A systematic CT-scan-aided laboratory study of N2 foam in Bentheimer sandstone cores is reported. The aim of the study was to investigate whether foam can improve oil recovery from clastic reservoirs subject to immiscible gas flooding. Foam was generated in situ in water-flooded sandstone cores by coinjecting gas and surfactant solution at fixed foam quality. It was stabilized using two surfactants, namely, C14–16 α-olefin sulfonate (AOS) and mixtures of AOS and a polymeric fluorocarbon (FC) ester. The effects of surfactant concentration, injection direction, surfactant preflush, and core length on foam behavior were examined in detail. Stable foams were obtained in the presence of waterflood residual oil. It was found that foam strength (mobility reduction factor) increases with surfactant concentration. Foam development and, correspondingly, oil recovery without surfactant preflush were delayed compared to the case with preflush.
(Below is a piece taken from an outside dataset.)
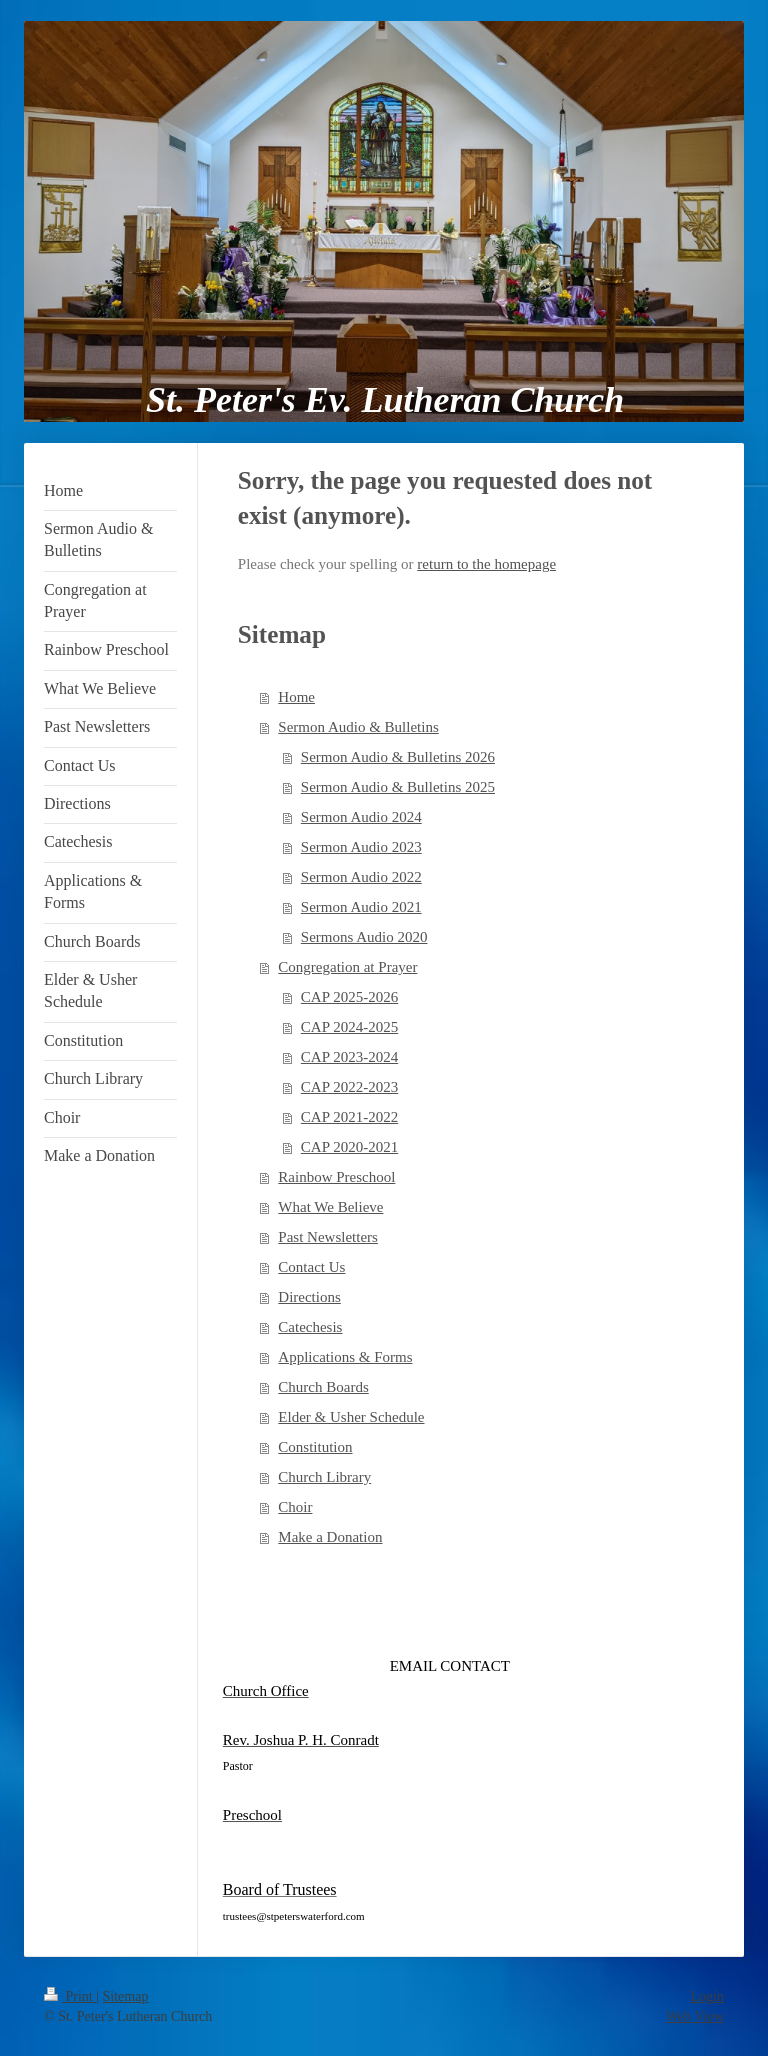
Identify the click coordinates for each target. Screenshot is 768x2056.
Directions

Gravity-stable foam injection caused a rapid increase in foam strength and an incremental oil recovery almost twice that for unstable flow conditions. Core floods revealed that the incremental oil recovery by foam was as much as (23 ± 2)% of the oil initially in place after injection of 4.0 pore volumes (PV) of foam (equal to the injection of 0.36 PV of surfactant solution). Incremental oil recovery was only (5.0 ± 0.5)% for gas flooding under the same injection conditions. It appears that oil production by foam flooding occurs by the following main mechanisms: (1) residual oil saturation to foam flooding is lower than that to water flooding; (2) formation of an oil bank in the first few injected pore volumes, coinciding with a large increase of capillary number; and (3) a long tail production due to the transport of tiny oil droplets within the flowing foam at a fairly constant capillary number. The observations of this study support the concept that foam is potentially an efficient enhanced oil recovery (EOR) method.